Wednesday, January 21, 2026

All Troubadour: Richie Havens 85



Richie Havens - Easy


Let's move the month along -- before WW3 breaks out and we're all turned to soup for some hideous babyfucker's brainlessly unconstitutional imperial delusions -- with a milestone birthday of a guy who dedicated his whole existence to trying to make such an outcome not happen.

He's long gone now, and I'm sure he'd be appalled at what has become of things since he left us in 2013.

Of course he's most notorious as the dude in the orange kaftan that opened the stereotypically iconic Woodstock fair in the also-overly-romanticized summer of 1969.

Initially kind of tossed to half a million Hippie wolves as an acoustic stopgap whilst the organizers finished assembling the electronics for the bands, he ended up turning in one of the central performances of not just that concert, but of the whole era.

Of course, nothing could be more legendary to the culture -- not even a billion Woodstocks! -- than his voiceover work in 1980s commercials. How else would you know that the best part of waking up is Folger's in your cup, silly?

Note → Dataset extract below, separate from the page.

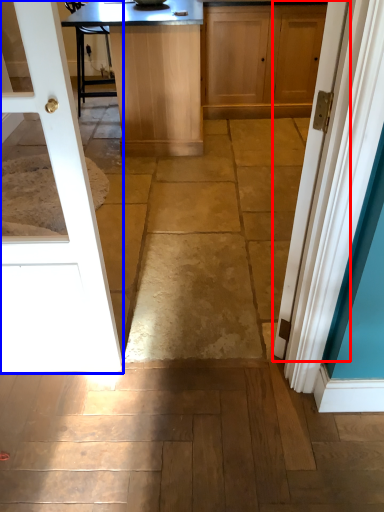 Question: Which point is closer to the camera, door (highlighted by a red box) or door (highlighted by a blue box)?

Choices:
 (A) door
 (B) door

Answer: (B)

His Amtrak song was the jam too.

He started doing music and poetry in Greenwich Village -- is there a better place to do music and poetry in the 1950s and 1960s? -- and upon returning to NYC in the mid Sixties after a spell away he got signed and started recording a series of eclectic and forceful albums featuring his distinctive, growl-gravel voice, which resembled that of one you might attribute to an ancient African griot.

By the time of Woodstock he had released a few LPs and was considered a rising star, but the film of the festival in 1970 blew him up to the galactic, This Poor Guy Has Gone Alone To The Supermarket For The Last Time Without An Autograph Pen level.

Almost as much a gold standard interpreter of songs as a songwriter in his own right, it was his incandescent improvisation on the folk spiritual Motherless Child at Woodstock -- with its repeated incantation of the word freedom -- that turned him into a household name.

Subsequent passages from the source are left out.